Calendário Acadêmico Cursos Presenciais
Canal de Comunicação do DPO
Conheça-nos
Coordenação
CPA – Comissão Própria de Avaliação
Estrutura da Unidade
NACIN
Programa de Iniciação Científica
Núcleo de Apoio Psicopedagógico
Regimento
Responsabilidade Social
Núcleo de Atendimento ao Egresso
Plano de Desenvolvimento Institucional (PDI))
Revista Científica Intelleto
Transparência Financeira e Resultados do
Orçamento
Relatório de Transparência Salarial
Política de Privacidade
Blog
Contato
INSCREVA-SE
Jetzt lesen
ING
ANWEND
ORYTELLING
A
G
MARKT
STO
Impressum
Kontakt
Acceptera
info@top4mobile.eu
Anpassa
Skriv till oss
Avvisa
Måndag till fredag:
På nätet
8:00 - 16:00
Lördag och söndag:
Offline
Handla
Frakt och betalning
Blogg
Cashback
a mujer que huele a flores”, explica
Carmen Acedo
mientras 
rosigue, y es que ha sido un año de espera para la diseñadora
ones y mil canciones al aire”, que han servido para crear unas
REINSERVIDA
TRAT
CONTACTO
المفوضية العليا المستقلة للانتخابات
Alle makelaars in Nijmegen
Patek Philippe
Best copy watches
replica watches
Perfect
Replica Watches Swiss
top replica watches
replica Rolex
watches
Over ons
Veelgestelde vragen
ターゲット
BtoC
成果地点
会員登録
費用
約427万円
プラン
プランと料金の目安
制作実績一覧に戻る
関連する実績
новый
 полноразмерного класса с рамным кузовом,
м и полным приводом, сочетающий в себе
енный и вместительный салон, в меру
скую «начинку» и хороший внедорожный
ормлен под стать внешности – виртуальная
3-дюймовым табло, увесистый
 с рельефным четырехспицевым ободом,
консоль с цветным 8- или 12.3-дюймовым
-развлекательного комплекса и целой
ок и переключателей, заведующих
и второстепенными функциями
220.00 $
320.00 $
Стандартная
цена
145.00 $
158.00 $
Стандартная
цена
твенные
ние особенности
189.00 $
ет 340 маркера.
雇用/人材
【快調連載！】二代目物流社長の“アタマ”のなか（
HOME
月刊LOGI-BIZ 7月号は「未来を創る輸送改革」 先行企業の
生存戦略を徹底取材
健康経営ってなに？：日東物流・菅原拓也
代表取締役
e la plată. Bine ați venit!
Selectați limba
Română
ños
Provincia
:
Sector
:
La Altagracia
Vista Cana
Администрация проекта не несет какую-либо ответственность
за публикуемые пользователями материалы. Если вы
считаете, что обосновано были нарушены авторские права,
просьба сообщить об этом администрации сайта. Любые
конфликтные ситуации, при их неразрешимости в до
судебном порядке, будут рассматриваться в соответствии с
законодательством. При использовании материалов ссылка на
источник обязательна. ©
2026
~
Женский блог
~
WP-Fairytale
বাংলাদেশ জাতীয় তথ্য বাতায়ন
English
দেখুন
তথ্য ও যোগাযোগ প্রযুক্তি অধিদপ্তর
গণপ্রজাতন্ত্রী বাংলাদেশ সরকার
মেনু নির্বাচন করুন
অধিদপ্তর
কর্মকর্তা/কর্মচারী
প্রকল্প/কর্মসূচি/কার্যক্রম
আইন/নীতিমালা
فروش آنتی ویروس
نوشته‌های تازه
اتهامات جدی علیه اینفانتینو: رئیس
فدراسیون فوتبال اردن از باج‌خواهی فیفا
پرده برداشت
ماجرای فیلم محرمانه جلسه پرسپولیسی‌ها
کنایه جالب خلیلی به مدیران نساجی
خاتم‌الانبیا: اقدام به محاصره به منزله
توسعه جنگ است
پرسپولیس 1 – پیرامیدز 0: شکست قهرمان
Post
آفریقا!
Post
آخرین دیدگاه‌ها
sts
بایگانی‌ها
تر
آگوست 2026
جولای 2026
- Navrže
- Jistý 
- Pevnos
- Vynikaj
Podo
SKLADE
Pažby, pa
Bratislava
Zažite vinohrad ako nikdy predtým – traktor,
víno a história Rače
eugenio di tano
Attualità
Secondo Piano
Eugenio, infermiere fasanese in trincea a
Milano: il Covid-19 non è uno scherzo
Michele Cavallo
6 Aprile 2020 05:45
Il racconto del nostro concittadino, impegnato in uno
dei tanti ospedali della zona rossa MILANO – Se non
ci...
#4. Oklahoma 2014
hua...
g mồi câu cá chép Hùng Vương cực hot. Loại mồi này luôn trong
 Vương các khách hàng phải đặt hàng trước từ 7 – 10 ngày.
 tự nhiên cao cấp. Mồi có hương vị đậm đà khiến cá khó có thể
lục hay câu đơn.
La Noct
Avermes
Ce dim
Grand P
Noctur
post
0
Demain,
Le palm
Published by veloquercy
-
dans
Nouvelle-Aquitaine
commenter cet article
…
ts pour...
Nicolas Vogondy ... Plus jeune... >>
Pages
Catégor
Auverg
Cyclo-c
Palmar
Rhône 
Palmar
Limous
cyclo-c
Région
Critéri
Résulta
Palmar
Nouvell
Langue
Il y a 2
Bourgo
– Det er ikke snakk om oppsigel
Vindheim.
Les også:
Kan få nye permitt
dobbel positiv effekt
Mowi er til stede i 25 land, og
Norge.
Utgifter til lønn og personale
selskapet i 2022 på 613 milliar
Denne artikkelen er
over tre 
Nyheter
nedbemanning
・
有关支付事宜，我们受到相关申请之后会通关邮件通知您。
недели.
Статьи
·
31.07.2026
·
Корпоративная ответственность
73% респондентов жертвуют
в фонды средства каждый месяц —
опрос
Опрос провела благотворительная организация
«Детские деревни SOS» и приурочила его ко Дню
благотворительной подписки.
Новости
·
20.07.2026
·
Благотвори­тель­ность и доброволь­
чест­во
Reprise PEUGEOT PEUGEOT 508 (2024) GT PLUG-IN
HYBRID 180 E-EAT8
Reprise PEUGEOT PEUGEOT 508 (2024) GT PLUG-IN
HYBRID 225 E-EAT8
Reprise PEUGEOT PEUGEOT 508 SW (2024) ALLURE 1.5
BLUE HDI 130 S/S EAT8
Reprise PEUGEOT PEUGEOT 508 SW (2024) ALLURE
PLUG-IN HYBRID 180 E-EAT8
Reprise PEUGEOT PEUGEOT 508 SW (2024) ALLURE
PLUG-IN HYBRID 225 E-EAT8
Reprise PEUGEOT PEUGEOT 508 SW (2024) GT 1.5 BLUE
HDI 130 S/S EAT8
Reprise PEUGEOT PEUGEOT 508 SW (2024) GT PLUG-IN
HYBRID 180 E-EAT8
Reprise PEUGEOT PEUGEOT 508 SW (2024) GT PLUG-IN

+++++

## Exercise goal
Each line of the material should be returned exactly as it stands.

## Solution for this task
Calendário Acadêmico Cursos Presenciais
Canal de Comunicação do DPO
Conheça-nos
Coordenação
CPA – Comissão Própria de Avaliação
Estrutura da Unidade
NACIN
Programa de Iniciação Científica
Núcleo de Apoio Psicopedagógico
Regimento
Responsabilidade Social
Núcleo de Atendimento ao Egresso
Plano de Desenvolvimento Institucional (PDI))
Revista Científica Intelleto
Transparência Financeira e Resultados do
Orçamento
Relatório de Transparência Salarial
Política de Privacidade
Blog
Contato
INSCREVA-SE
Jetzt lesen
ING
ANWEND
ORYTELLING
A
G
MARKT
STO
Impressum
Kontakt
Acceptera
info@top4mobile.eu
Anpassa
Skriv till oss
Avvisa
Måndag till fredag:
På nätet
8:00 - 16:00
Lördag och söndag:
Offline
Handla
Frakt och betalning
Blogg
Cashback
a mujer que huele a flores”, explica
Carmen Acedo
mientras 
rosigue, y es que ha sido un año de espera para la diseñadora
ones y mil canciones al aire”, que han servido para crear unas
REINSERVIDA
TRAT
CONTACTO
المفوضية العليا المستقلة للانتخابات
Alle makelaars in Nijmegen
Patek Philippe
Best copy watches
replica watches
Perfect
Replica Watches Swiss
top replica watches
replica Rolex
watches
Over ons
Veelgestelde vragen
ターゲット
BtoC
成果地点
会員登録
費用
約427万円
プラン
プランと料金の目安
制作実績一覧に戻る
関連する実績
новый
 полноразмерного класса с рамным кузовом,
м и полным приводом, сочетающий в себе
енный и вместительный салон, в меру
скую «начинку» и хороший внедорожный
ормлен под стать внешности – виртуальная
3-дюймовым табло, увесистый
 с рельефным четырехспицевым ободом,
консоль с цветным 8- или 12.3-дюймовым
-развлекательного комплекса и целой
ок и переключателей, заведующих
и второстепенными функциями
220.00 $
320.00 $
Стандартная
цена
145.00 $
158.00 $
Стандартная
цена
твенные
ние особенности
189.00 $
ет 340 маркера.
雇用/人材
【快調連載！】二代目物流社長の“アタマ”のなか（
HOME
月刊LOGI-BIZ 7月号は「未来を創る輸送改革」 先行企業の
生存戦略を徹底取材
健康経営ってなに？：日東物流・菅原拓也
代表取締役
e la plată. Bine ați venit!
Selectați limba
Română
ños
Provincia
:
Sector
:
La Altagracia
Vista Cana
Администрация проекта не несет какую-либо ответственность
за публикуемые пользователями материалы. Если вы
считаете, что обосновано были нарушены авторские права,
просьба сообщить об этом администрации сайта. Любые
конфликтные ситуации, при их неразрешимости в до
судебном порядке, будут рассматриваться в соответствии с
законодательством. При использовании материалов ссылка на
источник обязательна. ©
2026
~
Женский блог
~
WP-Fairytale
বাংলাদেশ জাতীয় তথ্য বাতায়ন
English
দেখুন
তথ্য ও যোগাযোগ প্রযুক্তি অধিদপ্তর
গণপ্রজাতন্ত্রী বাংলাদেশ সরকার
মেনু নির্বাচন করুন
অধিদপ্তর
কর্মকর্তা/কর্মচারী
প্রকল্প/কর্মসূচি/কার্যক্রম
আইন/নীতিমালা
فروش آنتی ویروس
نوشته‌های تازه
اتهامات جدی علیه اینفانتینو: رئیس
فدراسیون فوتبال اردن از باج‌خواهی فیفا
پرده برداشت
ماجرای فیلم محرمانه جلسه پرسپولیسی‌ها
کنایه جالب خلیلی به مدیران نساجی
خاتم‌الانبیا: اقدام به محاصره به منزله
توسعه جنگ است
پرسپولیس 1 – پیرامیدز 0: شکست قهرمان
Post
آفریقا!
Post
آخرین دیدگاه‌ها
sts
بایگانی‌ها
تر
آگوست 2026
جولای 2026
- Navrže
- Jistý 
- Pevnos
- Vynikaj
Podo
SKLADE
Pažby, pa
Bratislava
Zažite vinohrad ako nikdy predtým – traktor,
víno a história Rače
eugenio di tano
Attualità
Secondo Piano
Eugenio, infermiere fasanese in trincea a
Milano: il Covid-19 non è uno scherzo
Michele Cavallo
6 Aprile 2020 05:45
Il racconto del nostro concittadino, impegnato in uno
dei tanti ospedali della zona rossa MILANO – Se non
ci...
#4. Oklahoma 2014
hua...
g mồi câu cá chép Hùng Vương cực hot. Loại mồi này luôn trong
 Vương các khách hàng phải đặt hàng trước từ 7 – 10 ngày.
 tự nhiên cao cấp. Mồi có hương vị đậm đà khiến cá khó có thể
lục hay câu đơn.
La Noct
Avermes
Ce dim
Grand P
Noctur
post
0
Demain,
Le palm
Published by veloquercy
-
dans
Nouvelle-Aquitaine
commenter cet article
…
ts pour...
Nicolas Vogondy ... Plus jeune... >>
Pages
Catégor
Auverg
Cyclo-c
Palmar
Rhône 
Palmar
Limous
cyclo-c
Région
Critéri
Résulta
Palmar
Nouvell
Langue
Il y a 2
Bourgo
– Det er ikke snakk om oppsigel
Vindheim.
Les også:
Kan få nye permitt
dobbel positiv effekt
Mowi er til stede i 25 land, og
Norge.
Utgifter til lønn og personale
selskapet i 2022 på 613 milliar
Denne artikkelen er
over tre 
Nyheter
nedbemanning
・
有关支付事宜，我们受到相关申请之后会通关邮件通知您。
недели.
Статьи
·
31.07.2026
·
Корпоративная ответственность
73% респондентов жертвуют
в фонды средства каждый месяц —
опрос
Опрос провела благотворительная организация
«Детские деревни SOS» и приурочила его ко Дню
благотворительной подписки.
Новости
·
20.07.2026
·
Благотвори­тель­ность и доброволь­
чест­во
Reprise PEUGEOT PEUGEOT 508 (2024) GT PLUG-IN
HYBRID 180 E-EAT8
Reprise PEUGEOT PEUGEOT 508 (2024) GT PLUG-IN
HYBRID 225 E-EAT8
Reprise PEUGEOT PEUGEOT 508 SW (2024) ALLURE 1.5
BLUE HDI 130 S/S EAT8
Reprise PEUGEOT PEUGEOT 508 SW (2024) ALLURE
PLUG-IN HYBRID 180 E-EAT8
Reprise PEUGEOT PEUGEOT 508 SW (2024) ALLURE
PLUG-IN HYBRID 225 E-EAT8
Reprise PEUGEOT PEUGEOT 508 SW (2024) GT 1.5 BLUE
HDI 130 S/S EAT8
Reprise PEUGEOT PEUGEOT 508 SW (2024) GT PLUG-IN
HYBRID 180 E-EAT8
Reprise PEUGEOT PEUGEOT 508 SW (2024) GT PLUG-IN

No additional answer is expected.